Constant recalibration of the journey

What I’m seeing now is companies replanning work on the fly. They are running and comparing scenarios and making smart decisions quickly to adapt to ongoing market shifts, mitigate risk and stay ahead of the competition. What they have understood is that the destination is the hero, not the journey. They are constantly prepared to recalibrate their journey to get there.

Let’s compare the old cycle to the new. Let’s start with the old cycle, which had the following qualities:

• Timeframe:  Prescriptive and defined quarterly or annually.

• Technology:  Set actions defined in presentations/spreadsheets.

• Goals:  Outputs.

The new cycle looks a bit different:

• Timeframe:  Highly iterative on a daily, hourly or weekly basis.

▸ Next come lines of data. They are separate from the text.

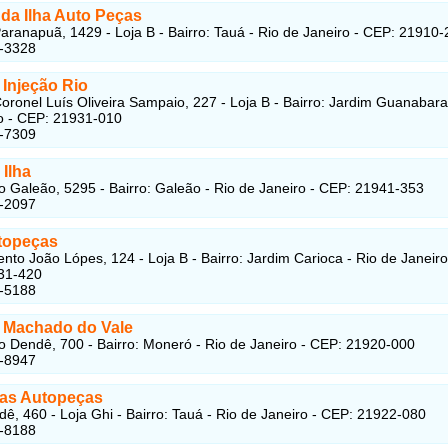
 da Ilha Auto Peças
aranapuã, 1429 - Loja B - Bairro: Tauá - Rio de Janeiro - CEP: 21910
7-3328
 Injeção Rio
oronel Luís Oliveira Sampaio, 227 - Loja B - Bairro: Jardim Guanabara
o - CEP: 21931-010
7-7309
Ilha
o Galeão, 5295 - Bairro: Galeão - Rio de Janeiro - CEP: 21941-353
5-2097
topeças
nto João Lópes, 124 - Loja B - Bairro: Jardim Carioca - Rio de Janeiro
31-420
7-5188
 Machado do Vale
o Dendê, 700 - Bairro: Moneró - Rio de Janeiro - CEP: 21920-000
3-8947
tas Autopeças
ê, 460 - Loja Ghi - Bairro: Tauá - Rio de Janeiro - CEP: 21922-080
6-8188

• Technology:  Hypothesis-testing and real-time views enabled by enterprise work management solutions and applications.

• Goals:  Outcomes.

Different iterative models

New, condensed planning cycles are being organized around different iterative models. One is the objectives and key results (OKR) model introduced to Google by John Doerr, who describes the process in his book  Measure What Matters. He gives the simple definition: “I will (objective name) as measured by (a set of key results).”

Think of the objective in OKRs as a strategic goal — a broad, overarching, qualitative headline of what is to be achieved. The objective’s key results resemble key performance indicators (KPIs). KRs can be metrics or measurable milestones that benchmark over time how the objective will be achieved.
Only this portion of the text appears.